Copyright Notice

This text is copyright by InfoStrada Communications, Inc., and is used with their permission. Further distribution or use is not permitted.

This text has appeared in an edited form in Linux Magazine magazine. However, the version you are reading here is as the author originally submitted the article for publication, not after their editors applied their creativity.

Please read all the information in the table of contents before using this article.

Linux Magazine Column 89 (Jan 2007)

[suggested title: ``Rose::DB::Object's many-to-many mappings'']

In [the last three columns], I introduced Rose::DB::Object (RDBO), set up a sample database, and demonstrated the basic Create/Retrieve/Update/Delete (CRUD) operations on a single table. This time, let's look at multiple table operations.

We'll start by defining my favorite film trilogy, the Star Wars classics:

  my $ep4 = My::RDBO::Film->new
    (title => 'Star Wars',
     release_date => '1977-05-25',
    )->save;

  my $ep5 = My::RDBO::Film->new
    (title => 'The Empire Strikes Back',
     release_date => '1980-05-21',
    )->save;

  my $ep6 = My::RDBO::Film->new
    (title => 'Return of the Jedi',
     release_date => '1983-05-25',
    )->save;

Again, to dump these, we'll need some dumping query. Modeling the code after the person-dumping snippet from last month's article, we get the following:

  my $iter = My::RDBO::Film::Manager->get_films_iterator
    (sort_by => 'release_date',
    );
  while (my $film = $iter->next) {
    printf "%s [%d] released on %s\n",
      $film->title, $film->id, $film->release_date;
  }
  print "total films: ", $iter->total, "\n";

And on an empty database, the result is as expected:

  Star Wars [1] released on 1977-05-25T00:00:00
  The Empire Strikes Back [2] released on 1980-05-21T00:00:00
  Return of the Jedi [3] released on 1983-05-25T00:00:00
  total films: 3

Let's put Mark Hamill in the database:

  my $mark = My::RDBO::Person->new
    (name => 'Mark Hamill',
     birthdate => '1951-09-25',
    )->save;

And now it's time to create some join records. We have the role table, which needs four things:

The person
The film
The category of relationship: we'll use ``Actor'' for actors and actresses
The detail: we'll let the detail for an actor be the character name

Items 1 and 2 are foreign keys. When we add a foreign key item, we can specify any of three things:

A reference to a row of the proper class
A hashref containing key/value pairs of columns
A single scalar primary key value for a row of the proper class.

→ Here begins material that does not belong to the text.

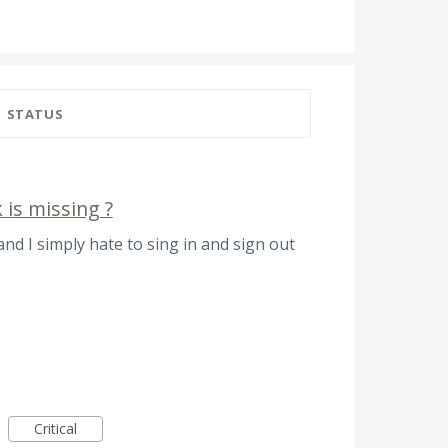
STATUS
 is missing ?
 and I simply hate to sing in and sign out
Critical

Since we have Mark's row already, together with the film rows, we can add those directly:

  for my $film ($ep4, $ep5, $ep6) {
    My::RDBO::Role->new
        (person => $mark,
         film => $film,
         category => 'actor',
         detail => 'Luke Skywalker',
        )->save;
  }

And we can display them in a similar manner:

  my $iter = My::RDBO::Role::Manager->get_roles_iterator
    (sort_by => 'id',
    );
  while (my $role = $iter->next) {
    my $person = $role->person;
    my $film = $role->film;
    printf
      ("[%d] %s had role %s (%s) on film %s\n",
       $role->id,
       $person->name,
       $role->category,
       $role->detail,
       $film->title,
      );
  }
  print "total roles: ", $iter->total, "\n";

This results in the expected output:

  [1] Mark Hamill had role actor (Luke Skywalker) on film Star Wars
  [2] Mark Hamill had role actor (Luke Skywalker) on film The Empire Strikes Back
  [3] Mark Hamill had role actor (Luke Skywalker) on film Return of the Jedi
  total roles: 3

As we were executing this query, the resulting database queries first selected all role rows, but then had to go back to the database for each individual person and film details. We can see this by adding the appropriate DBI trace calls.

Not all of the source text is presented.